** Task details **
Give the data again exactly, without images.

** Data provided **

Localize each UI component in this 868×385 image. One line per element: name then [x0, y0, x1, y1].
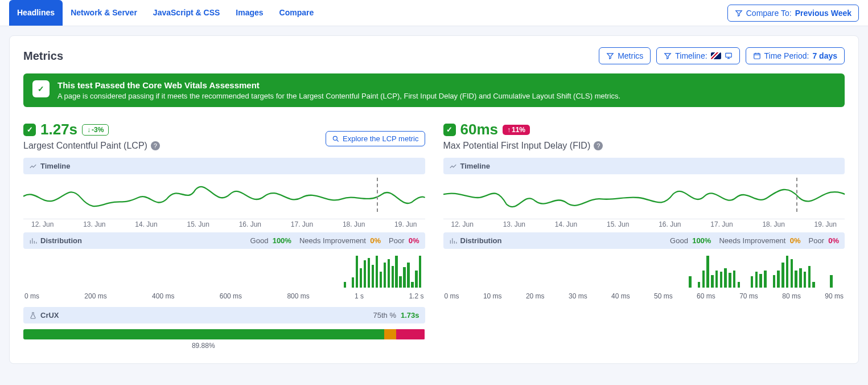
bar-chart-icon	[29, 237, 37, 245]
fid-timeline-chart: 12. Jun 13. Jun 14. Jun 15. Jun 16. Jun …	[443, 174, 845, 226]
metrics-grid: ✓ 1.27s ↓ -3% Largest Contentful Paint (…	[23, 121, 845, 350]
legend-poor-value: 0%	[828, 236, 839, 245]
dist-bar-slot	[719, 272, 723, 288]
dist-bar-slot	[688, 276, 693, 288]
dist-bar	[733, 271, 736, 288]
dist-bar-slot	[750, 276, 754, 288]
axis-tick: 80 ms	[782, 292, 801, 300]
dist-bar	[755, 272, 758, 288]
check-icon: ✓	[23, 124, 36, 136]
help-icon[interactable]: ?	[151, 141, 160, 150]
dist-bar-slot	[781, 263, 785, 288]
filter-timeline-label: Timeline:	[675, 51, 707, 60]
dist-bar	[711, 275, 714, 288]
lcp-crux-header: CrUX 75th % 1.73s	[23, 307, 425, 323]
lcp-crux-right: 75th % 1.73s	[373, 311, 419, 320]
dist-bar	[384, 263, 386, 288]
dist-bar-slot	[776, 271, 781, 288]
legend-poor-value: 0%	[409, 236, 419, 245]
timeline-icon	[29, 162, 37, 170]
dist-bar	[356, 256, 358, 288]
dist-bar	[808, 266, 811, 288]
dist-bar-slot	[697, 282, 701, 288]
tabs: Headlines Network & Server JavaScript & …	[9, 0, 322, 26]
metric-fid: ✓ 60ms ↑ 11% Max Potential First Input D…	[443, 121, 845, 350]
axis-tick: 400 ms	[152, 292, 174, 300]
bar-chart-icon	[449, 237, 457, 245]
lcp-timeline-header: Timeline	[23, 158, 425, 174]
help-icon[interactable]: ?	[594, 141, 603, 150]
axis-tick: 17. Jun	[291, 220, 313, 228]
dist-bar-slot	[829, 275, 834, 288]
filter-timeline-button[interactable]: Timeline:	[656, 47, 739, 64]
banner-title: This test Passed the Core Web Vitals Ass…	[57, 80, 620, 90]
legend-good-label: Good	[670, 236, 688, 245]
compare-value: Previous Week	[795, 9, 851, 18]
dist-bar-slot	[410, 282, 414, 288]
dist-bar-slot	[367, 258, 371, 288]
lcp-dist-axis: 0 ms 200 ms 400 ms 600 ms 800 ms 1 s 1.2…	[23, 288, 425, 300]
legend-good-label: Good	[250, 236, 269, 245]
dist-bar-slot	[706, 256, 710, 288]
legend-poor-label: Poor	[809, 236, 824, 245]
dist-bar-slot	[772, 275, 776, 288]
crux-seg-poor	[396, 329, 425, 339]
legend-ni-label: Needs Improvement	[299, 236, 366, 245]
lcp-value: 1.27s	[40, 121, 77, 138]
lcp-name: Largest Contentful Paint (LCP) ?	[23, 141, 160, 151]
timeline-icon	[449, 162, 457, 170]
axis-tick: 30 ms	[569, 292, 587, 300]
dist-bar-slot	[754, 272, 759, 288]
lcp-delta-value: -3%	[92, 126, 104, 134]
lcp-distribution-chart: 0 ms 200 ms 400 ms 600 ms 800 ms 1 s 1.2…	[23, 249, 425, 300]
legend-ni-value: 0%	[370, 236, 381, 245]
fid-delta: ↑ 11%	[503, 125, 530, 135]
filter-timeperiod-button[interactable]: Time Period: 7 days	[746, 47, 845, 64]
dist-bar-slot	[402, 267, 406, 288]
crux-seg-ni	[384, 329, 396, 339]
lcp-name-text: Largest Contentful Paint (LCP)	[23, 141, 147, 151]
dist-bar-slot	[732, 271, 737, 288]
dist-bar	[706, 256, 709, 288]
page-title: Metrics	[23, 50, 63, 63]
desktop-icon	[725, 52, 733, 60]
arrow-up-icon: ↑	[507, 126, 511, 134]
dist-bar-slot	[803, 272, 807, 288]
tab-js-css[interactable]: JavaScript & CSS	[145, 0, 228, 26]
metric-head-lcp: ✓ 1.27s ↓ -3% Largest Contentful Paint (…	[23, 121, 425, 151]
filter-metrics-button[interactable]: Metrics	[599, 47, 651, 64]
dist-bar	[411, 282, 413, 288]
fid-timeline-header: Timeline	[443, 158, 845, 174]
filter-metrics-label: Metrics	[618, 51, 643, 60]
fid-timeline-axis: 12. Jun 13. Jun 14. Jun 15. Jun 16. Jun …	[443, 219, 845, 228]
search-icon	[332, 135, 340, 143]
compare-label: Compare To:	[746, 9, 792, 18]
axis-tick: 50 ms	[654, 292, 673, 300]
dist-bar	[799, 268, 802, 288]
tab-network-server[interactable]: Network & Server	[63, 0, 145, 26]
axis-tick: 19. Jun	[814, 220, 837, 228]
filter-icon	[735, 9, 743, 17]
tab-images[interactable]: Images	[228, 0, 271, 26]
tab-compare[interactable]: Compare	[271, 0, 322, 26]
fid-distribution-header: Distribution Good 100% Needs Improvement…	[443, 232, 845, 249]
fid-dist-axis: 0 ms 10 ms 20 ms 30 ms 40 ms 50 ms 60 ms…	[443, 288, 845, 300]
axis-tick: 15. Jun	[187, 220, 209, 228]
dist-bar-slot	[390, 266, 394, 288]
dist-bar-slot	[379, 272, 382, 288]
compare-to-button[interactable]: Compare To: Previous Week	[727, 5, 859, 22]
svg-point-2	[333, 136, 337, 140]
dist-bar	[399, 276, 401, 288]
dist-bar-slot	[799, 268, 803, 288]
axis-tick: 15. Jun	[607, 220, 629, 228]
dist-bar	[795, 271, 797, 288]
tab-headlines[interactable]: Headlines	[9, 0, 63, 26]
dist-bar	[415, 271, 417, 288]
dist-bar	[388, 259, 390, 288]
dist-bar	[764, 271, 767, 288]
dist-bar-slot	[723, 268, 728, 288]
dist-bar	[830, 275, 833, 288]
dist-bar-slot	[714, 271, 719, 288]
explore-lcp-button[interactable]: Explore the LCP metric	[326, 131, 425, 146]
axis-tick: 40 ms	[611, 292, 630, 300]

** Solution below **
Localize each UI component in this 868×385 image. One line per element: name then [x0, y0, x1, y1].
bar-chart-icon	[29, 237, 37, 245]
fid-timeline-chart: 12. Jun 13. Jun 14. Jun 15. Jun 16. Jun …	[443, 174, 845, 226]
metrics-grid: ✓ 1.27s ↓ -3% Largest Contentful Paint (…	[23, 121, 845, 350]
legend-poor-value: 0%	[828, 236, 839, 245]
dist-bar-slot	[719, 272, 723, 288]
dist-bar-slot	[688, 276, 693, 288]
dist-bar	[733, 271, 736, 288]
dist-bar-slot	[750, 276, 754, 288]
axis-tick: 80 ms	[782, 292, 801, 300]
dist-bar	[755, 272, 758, 288]
check-icon: ✓	[23, 124, 36, 136]
help-icon[interactable]: ?	[151, 141, 160, 150]
dist-bar-slot	[781, 263, 785, 288]
filter-timeline-label: Timeline:	[675, 51, 707, 60]
dist-bar	[711, 275, 714, 288]
lcp-crux-header: CrUX 75th % 1.73s	[23, 307, 425, 323]
lcp-crux-right: 75th % 1.73s	[373, 311, 419, 320]
dist-bar	[384, 263, 386, 288]
dist-bar-slot	[776, 271, 781, 288]
legend-poor-value: 0%	[409, 236, 419, 245]
timeline-icon	[29, 162, 37, 170]
dist-bar	[356, 256, 358, 288]
dist-bar	[808, 266, 811, 288]
dist-bar-slot	[697, 282, 701, 288]
tabs: Headlines Network & Server JavaScript & …	[9, 0, 322, 26]
metric-fid: ✓ 60ms ↑ 11% Max Potential First Input D…	[443, 121, 845, 350]
axis-tick: 400 ms	[152, 292, 174, 300]
bar-chart-icon	[449, 237, 457, 245]
lcp-timeline-header: Timeline	[23, 158, 425, 174]
help-icon[interactable]: ?	[594, 141, 603, 150]
axis-tick: 17. Jun	[291, 220, 313, 228]
dist-bar-slot	[829, 275, 834, 288]
filter-timeline-button[interactable]: Timeline:	[656, 47, 739, 64]
banner-title: This test Passed the Core Web Vitals Ass…	[57, 80, 620, 90]
legend-good-label: Good	[670, 236, 688, 245]
compare-value: Previous Week	[795, 9, 851, 18]
dist-bar-slot	[410, 282, 414, 288]
dist-bar-slot	[367, 258, 371, 288]
lcp-dist-axis: 0 ms 200 ms 400 ms 600 ms 800 ms 1 s 1.2…	[23, 288, 425, 300]
legend-good-label: Good	[250, 236, 269, 245]
dist-bar-slot	[706, 256, 710, 288]
legend-poor-label: Poor	[809, 236, 824, 245]
dist-bar-slot	[772, 275, 776, 288]
crux-seg-poor	[396, 329, 425, 339]
legend-ni-label: Needs Improvement	[299, 236, 366, 245]
lcp-value: 1.27s	[40, 121, 77, 138]
lcp-name: Largest Contentful Paint (LCP) ?	[23, 141, 160, 151]
timeline-icon	[449, 162, 457, 170]
axis-tick: 30 ms	[569, 292, 587, 300]
dist-bar-slot	[754, 272, 759, 288]
lcp-delta-value: -3%	[92, 126, 104, 134]
lcp-distribution-chart: 0 ms 200 ms 400 ms 600 ms 800 ms 1 s 1.2…	[23, 249, 425, 300]
legend-ni-value: 0%	[370, 236, 381, 245]
fid-delta: ↑ 11%	[503, 125, 530, 135]
filter-timeperiod-button[interactable]: Time Period: 7 days	[746, 47, 845, 64]
dist-bar-slot	[402, 267, 406, 288]
crux-seg-ni	[384, 329, 396, 339]
lcp-name-text: Largest Contentful Paint (LCP)	[23, 141, 147, 151]
dist-bar-slot	[732, 271, 737, 288]
dist-bar	[706, 256, 709, 288]
page-title: Metrics	[23, 50, 63, 63]
desktop-icon	[725, 52, 733, 60]
arrow-up-icon: ↑	[507, 126, 511, 134]
dist-bar-slot	[803, 272, 807, 288]
tab-js-css[interactable]: JavaScript & CSS	[145, 0, 228, 26]
metric-head-lcp: ✓ 1.27s ↓ -3% Largest Contentful Paint (…	[23, 121, 425, 151]
filter-metrics-button[interactable]: Metrics	[599, 47, 651, 64]
dist-bar	[411, 282, 413, 288]
fid-timeline-header: Timeline	[443, 158, 845, 174]
filter-metrics-label: Metrics	[618, 51, 643, 60]
fid-timeline-axis: 12. Jun 13. Jun 14. Jun 15. Jun 16. Jun …	[443, 219, 845, 228]
search-icon	[332, 135, 340, 143]
compare-label: Compare To:	[746, 9, 792, 18]
axis-tick: 50 ms	[654, 292, 673, 300]
dist-bar	[799, 268, 802, 288]
tab-network-server[interactable]: Network & Server	[63, 0, 145, 26]
axis-tick: 19. Jun	[814, 220, 837, 228]
filter-icon	[735, 9, 743, 17]
tab-images[interactable]: Images	[228, 0, 271, 26]
tab-compare[interactable]: Compare	[271, 0, 322, 26]
fid-distribution-header: Distribution Good 100% Needs Improvement…	[443, 232, 845, 249]
fid-dist-axis: 0 ms 10 ms 20 ms 30 ms 40 ms 50 ms 60 ms…	[443, 288, 845, 300]
axis-tick: 15. Jun	[187, 220, 209, 228]
dist-bar-slot	[390, 266, 394, 288]
dist-bar-slot	[379, 272, 382, 288]
compare-to-button[interactable]: Compare To: Previous Week	[727, 5, 859, 22]
svg-point-2	[333, 136, 337, 140]
dist-bar	[399, 276, 401, 288]
dist-bar-slot	[799, 268, 803, 288]
axis-tick: 15. Jun	[607, 220, 629, 228]
dist-bar	[795, 271, 797, 288]
tab-headlines[interactable]: Headlines	[9, 0, 63, 26]
dist-bar	[415, 271, 417, 288]
dist-bar	[388, 259, 390, 288]
dist-bar	[764, 271, 767, 288]
dist-bar-slot	[723, 268, 728, 288]
dist-bar	[830, 275, 833, 288]
dist-bar-slot	[714, 271, 719, 288]
explore-lcp-button[interactable]: Explore the LCP metric	[326, 131, 425, 146]
axis-tick: 40 ms	[611, 292, 630, 300]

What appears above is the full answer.